#### [TASK INSTRUCTIONS]
Each line of the data below holding the word "with" must be copied.

#### [RECORDS SUPPLIED]
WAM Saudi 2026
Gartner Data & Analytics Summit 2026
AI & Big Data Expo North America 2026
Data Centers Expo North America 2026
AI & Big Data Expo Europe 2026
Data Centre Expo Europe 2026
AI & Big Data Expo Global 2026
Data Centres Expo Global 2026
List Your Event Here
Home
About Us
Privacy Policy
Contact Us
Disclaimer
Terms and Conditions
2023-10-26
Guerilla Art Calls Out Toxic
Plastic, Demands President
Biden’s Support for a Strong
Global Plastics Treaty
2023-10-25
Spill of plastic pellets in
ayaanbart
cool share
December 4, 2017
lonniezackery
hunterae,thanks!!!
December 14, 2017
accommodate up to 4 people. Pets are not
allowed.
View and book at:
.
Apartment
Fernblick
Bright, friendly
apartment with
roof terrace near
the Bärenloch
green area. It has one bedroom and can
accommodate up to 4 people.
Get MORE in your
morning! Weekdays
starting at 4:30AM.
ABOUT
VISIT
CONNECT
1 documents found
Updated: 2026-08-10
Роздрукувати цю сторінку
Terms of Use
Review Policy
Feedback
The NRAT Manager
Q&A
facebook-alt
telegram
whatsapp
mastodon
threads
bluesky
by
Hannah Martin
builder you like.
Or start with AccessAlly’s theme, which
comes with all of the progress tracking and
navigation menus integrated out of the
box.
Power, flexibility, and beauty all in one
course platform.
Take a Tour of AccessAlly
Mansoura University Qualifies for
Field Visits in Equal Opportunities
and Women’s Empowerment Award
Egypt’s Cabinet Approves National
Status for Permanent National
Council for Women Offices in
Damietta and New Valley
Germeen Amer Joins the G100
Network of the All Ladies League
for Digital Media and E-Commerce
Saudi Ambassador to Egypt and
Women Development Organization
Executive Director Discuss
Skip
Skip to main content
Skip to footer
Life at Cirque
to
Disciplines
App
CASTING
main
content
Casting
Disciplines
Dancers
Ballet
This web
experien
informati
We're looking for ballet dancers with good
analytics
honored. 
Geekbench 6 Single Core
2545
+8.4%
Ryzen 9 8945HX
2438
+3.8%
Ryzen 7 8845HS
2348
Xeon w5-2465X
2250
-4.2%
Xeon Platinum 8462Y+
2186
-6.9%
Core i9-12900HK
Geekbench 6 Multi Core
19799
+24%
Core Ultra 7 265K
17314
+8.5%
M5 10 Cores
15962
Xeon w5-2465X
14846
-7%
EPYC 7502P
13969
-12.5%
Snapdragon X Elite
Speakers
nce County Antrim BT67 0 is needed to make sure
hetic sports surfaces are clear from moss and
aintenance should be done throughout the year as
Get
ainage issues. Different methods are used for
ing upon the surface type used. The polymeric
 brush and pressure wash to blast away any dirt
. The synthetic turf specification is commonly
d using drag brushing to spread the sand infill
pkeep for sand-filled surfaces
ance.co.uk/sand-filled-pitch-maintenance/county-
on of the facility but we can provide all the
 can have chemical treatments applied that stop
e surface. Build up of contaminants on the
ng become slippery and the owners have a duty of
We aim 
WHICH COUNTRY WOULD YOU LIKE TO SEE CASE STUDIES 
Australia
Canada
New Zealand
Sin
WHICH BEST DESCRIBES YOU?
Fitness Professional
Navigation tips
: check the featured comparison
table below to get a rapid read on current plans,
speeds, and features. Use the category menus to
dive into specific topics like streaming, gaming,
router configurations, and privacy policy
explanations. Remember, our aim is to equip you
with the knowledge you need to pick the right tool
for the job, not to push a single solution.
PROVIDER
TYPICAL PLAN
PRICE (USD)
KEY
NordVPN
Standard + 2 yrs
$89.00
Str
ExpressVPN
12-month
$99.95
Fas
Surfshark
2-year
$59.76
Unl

#### [SOLUTION TO THIS PROBLEM]
apartment with
Or start with AccessAlly’s theme, which
comes with all of the progress tracking and
We're looking for ballet dancers with good
with the knowledge you need to pick the right tool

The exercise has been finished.